Jayapura, Jubi – Antropolog pemerhati Papua, I Ngurah Suryawan mengatakan generasi muda Papua yang punya kampung halaman di daerah perusahaan sawit, pertambangan emas di Tanah Papua harus belajar mandiri. Agar ketika selesai studi dan balik ke kampung halaman tidak tergantung ke perusahaan industri ekstraktif.
Hal itu disampaikan I Ngurah Suryawan dalam sebuah diskusi daring yang digelar oleh Aliansi Masyarakat Adat Peduli Hutan dan Hak Masyarakat Adat (AMPERAMADA Papua) bertajuk Matinya keadilan bagi Masyarakat Awyu, pada Sabtu malam (11/11/2023).
Ngurah Suryawan mengatakan, konsep kemandirian yang dimaksudkannya adalah dengan cara mengolah tanah adat, mengola SDA agar hutan bernilai ekonomis. Itu juah lebih baik ketimbang melepas berhektar-hektar tanah adat kepada perusahaan , namun justru membuat hidup tergantung.
“Kita harus kembali ke kebisaan berkebun agar supaya tidak tergantung kepada perusahaan. Sebab apabila generasi muda menjadi buruh kelapa sawit, justru generasi muda itu sendiri menjadi penghancur tanah adat sebagai sumber sumber pangan orang asli Papua,” katanya.
Ngurah Suryawan mengungkapkan faktor lain yang membuat hak hak masyarakat adat dikuasai perusahaan. Karena banyak generasi muda Papua yang migrasi ke kota kota tanpa tujuan yang jelas.
Menurutnya, generasi muda dengan pengetahuan yang mumpuni, dapat memberikan pemahaman kepada masyarakat adat, sehingga perusahaan tidak mengambil tanah adat dengan jumlah yang luas.
“Kalau generasi muda Papua selesai kuliah, tinggal di kota atau mondar mandir tanpa tujuan, itu juga bisa menyebabkan investasi masuk dengan jumlah yang besar, mereka berkompromi dengan masyarakat awam, berimplikasi pada ketergantungan masyarakat pada perusahaan karena faktor ketidaktahuan,”katanya.

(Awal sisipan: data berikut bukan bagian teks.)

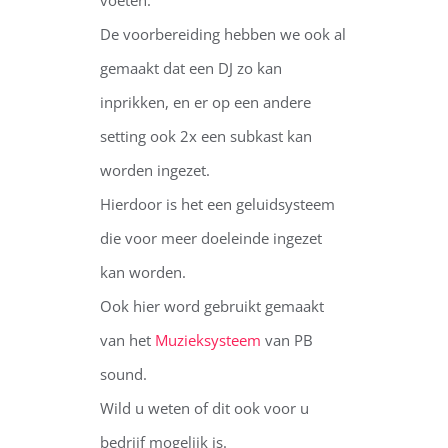
De voorbereiding hebben we ook al
gemaakt dat een DJ zo kan
inprikken, en er op een andere
setting ook 2x een subkast kan
worden ingezet.
Hierdoor is het een geluidsysteem
die voor meer doeleinde ingezet
kan worden.
Ook hier word gebruikt gemaakt
van het
Muzieksysteem
van PB
sound.
Wild u weten of dit ook voor u
bedrijf mogelijk is.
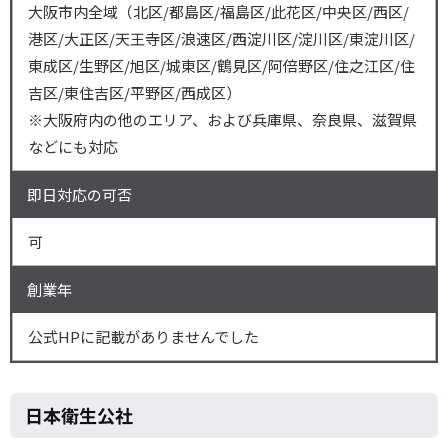
大阪市内全域（北区/都島区/福島区/此花区/中央区/西区/
港区/大正区/天王寺区/浪速区/西淀川区/淀川区/東淀川区/
東成区/生野区/旭区/城東区/鶴見区/阿倍野区/住之江区/住
吉区/東住吉区/平野区/西成区）
※大阪府内の他のエリア、および兵庫県、奈良県、滋賀県
などにも対応
即日対応の可否
可
創業年
公式HPに記載がありませんでした
日本衛生公社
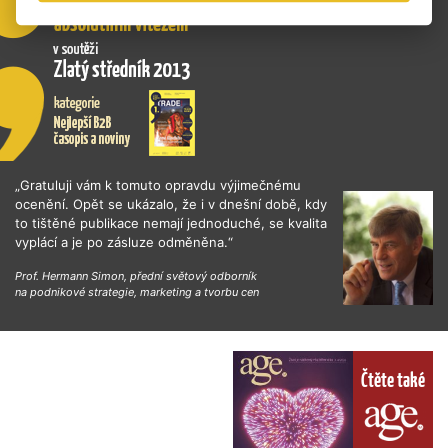
„Gratuluji vám k tomuto opravdu výjimečnému
ocenění. Opět se ukázalo, že i v dnešní době, kdy
to tištěné publikace nemají jednoduché, se kvalita
vyplácí a je po zásluze odměněna.“
Prof. Hermann Simon, přední světový odborník
na podnikové strategie, marketing a tvorbu cen
Čtěte také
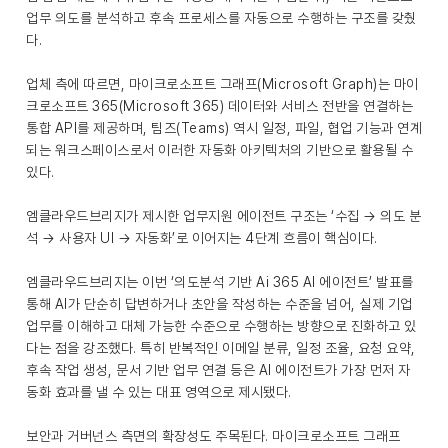
업무 의도를 분석하고 후속 프로세스를 자동으로 수행하는 구조를 갖췄
다.
업체 측에 따르면, 마이크로소프트 그래프(Microsoft Graph)는 마이
크로소프트 365(Microsoft 365) 데이터와 서비스 전반을 연결하는
통합 API를 제공하며, 팀즈(Teams) 역시 일정, 파일, 협업 기능과 연계
되는 워크스페이스로서 이러한 자동화 아키텍처의 기반으로 활용될 수
있다.
엠클라우드브리지가 제시한 업무지원 에이전트 구조는 ‘수집 → 의도 분
석 → 사용자 UI → 자동화’로 이어지는 4단계 흐름이 핵심이다.
엠클라우드브리지는 이번 ‘의도분석 기반 Ai 365 AI 에이전트’ 발표를
통해 AI가 단순히 답변하거나 초안을 작성하는 수준을 넘어, 실제 기업
업무를 이해하고 대체 가능한 수준으로 수행하는 방향으로 진화하고 있
다는 점을 강조했다. 특히 반복적인 이메일 분류, 일정 조율, 요청 요약,
후속 작업 생성, 문서 기반 업무 연결 등은 AI 에이전트가 가장 먼저 자
동화 효과를 낼 수 있는 대표 영역으로 제시됐다.
보안과 거버넌스 측면의 확장성도 주목된다. 마이크로소프트 그래프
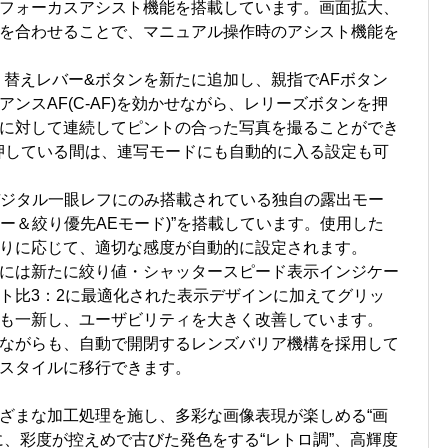
フォーカスアシスト機能を搭載しています。画面拡大、
を合わせることで、マニュアル操作時のアシスト機能を
り替えレバー&ボタンを新たに追加し、親指でAFボタン
ンスAF(C-AF)を効かせながら、レリーズボタンを押
に対して連続してピントの合った写真を撮ることができ
を押している間は、連写モードにも自動的に入る設定も可
のデジタル一眼レフにのみ搭載されている独自の露出モー
ター＆絞り優先AEモード)”を搭載しています。使用した
りに応じて、適切な感度が自動的に設定されます。
には新たに絞り値・シャッタースピード表示インジケー
ト比3：2に最適化された表示デザインに加えてグリッ
も一新し、ユーザビリティを大きく改善しています。
ながらも、自動で開閉するレンズバリア機構を採用して
スタイルに移行できます。
ざまな加工処理を施し、多彩な画像表現が楽しめる“画
に、彩度が控えめで古びた発色をする“レトロ調”、高輝度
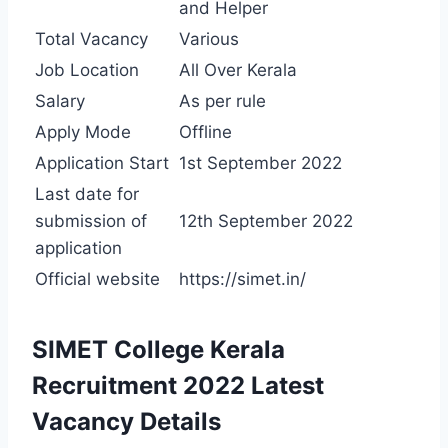
and Helper
Total Vacancy
Various
Job Location
All Over Kerala
Salary
As per rule
Apply Mode
Offline
Application Start
1st September 2022
Last date for
submission of
12th September 2022
application
Official website
https://simet.in/
SIMET College Kerala
Recruitment 2022 Latest
Vacancy Details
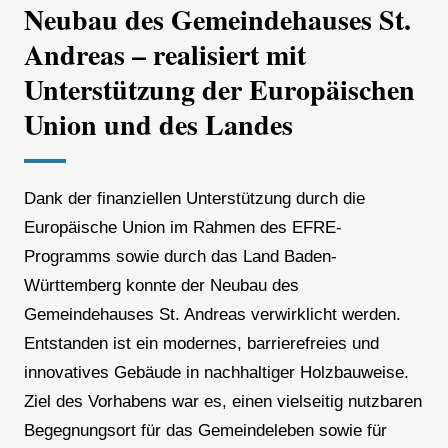
Neubau des Gemeindehauses St.
Andreas – realisiert mit
Unterstützung der Europäischen
Union und des Landes
Dank der finanziellen Unterstützung durch die
Europäische Union im Rahmen des EFRE-
Programms sowie durch das Land Baden-
Württemberg konnte der Neubau des
Gemeindehauses St. Andreas verwirklicht werden.
Entstanden ist ein modernes, barrierefreies und
innovatives Gebäude in nachhaltiger Holzbauweise.
Ziel des Vorhabens war es, einen vielseitig nutzbaren
Begegnungsort für das Gemeindeleben sowie für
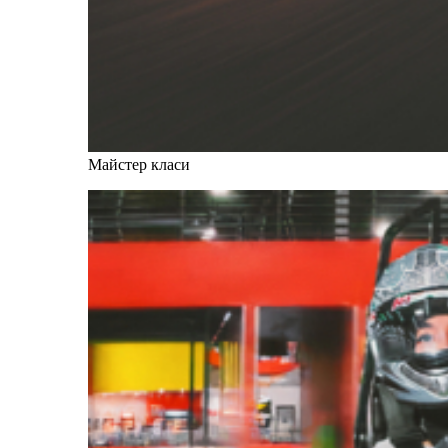
Майстер класи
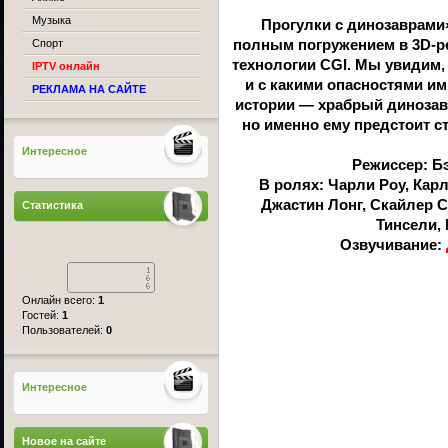
Музыка
Прогулки с динозаврами
Спорт
полным погружением в 3D-р
технологии CGI. Мы увидим,
IPTV онлайн
и с какими опасностями и
РЕКЛАМА НА САЙТЕ
истории — храбрый динозав
но именно ему предстоит с
Интересное
Режиссер: Б
В ролях: Чарли Роу, Карл
Джастин Лонг, Скайлер С
Статистика
Тинсели,
Озвучивание:
Онлайн всего:
1
Гостей:
1
Пользователей:
0
Интересное
Новое на сайте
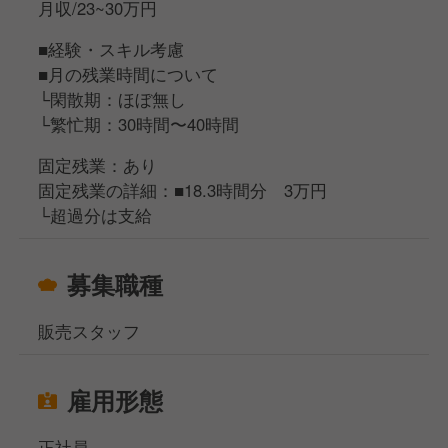
月収/23~30万円
■経験・スキル考慮
■月の残業時間について
└閑散期：ほぼ無し
└繁忙期：30時間〜40時間
固定残業：あり
固定残業の詳細：■18.3時間分 3万円
└超過分は支給
募集職種
販売スタッフ
雇用形態
正社員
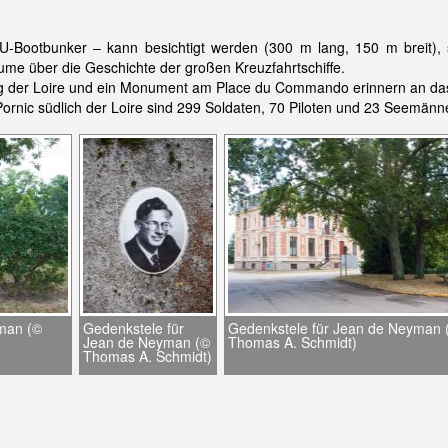
-Bootbunker – kann besichtigt werden (300 m lang, 150 m breit), si
äume über die Geschichte der großen Kreuzfahrtschiffe.
g der Loire und ein Monument am Place du Commando erinnern an das
Pornic südlich der Loire sind 299 Soldaten, 70 Piloten und 23 Seemän
man (©
Gedenkstele für
Gedenkstele für Jean de Neyman 
Jean de Neyman (©
Thomas A. Schmidt)
Thomas A. Schmidt)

Ngurah Suryawan mengatakan, satu hal yang dipikirkan oleh masyarakat adat adalah bagaimana perjuangan merebut hutan adatnya yang dikuasai perusahaan.
“Pemuda pemudi harus mendampingi masyarakat agar masyarakat adat benar benar mandiri dan berdaulat, agar tidak bergantung pada perusahaan. Kita juga harus membaca peluang agar kita bisa bertahan hidup dan tidak kalah dengan kenyataan yang ada,” katanya. (*)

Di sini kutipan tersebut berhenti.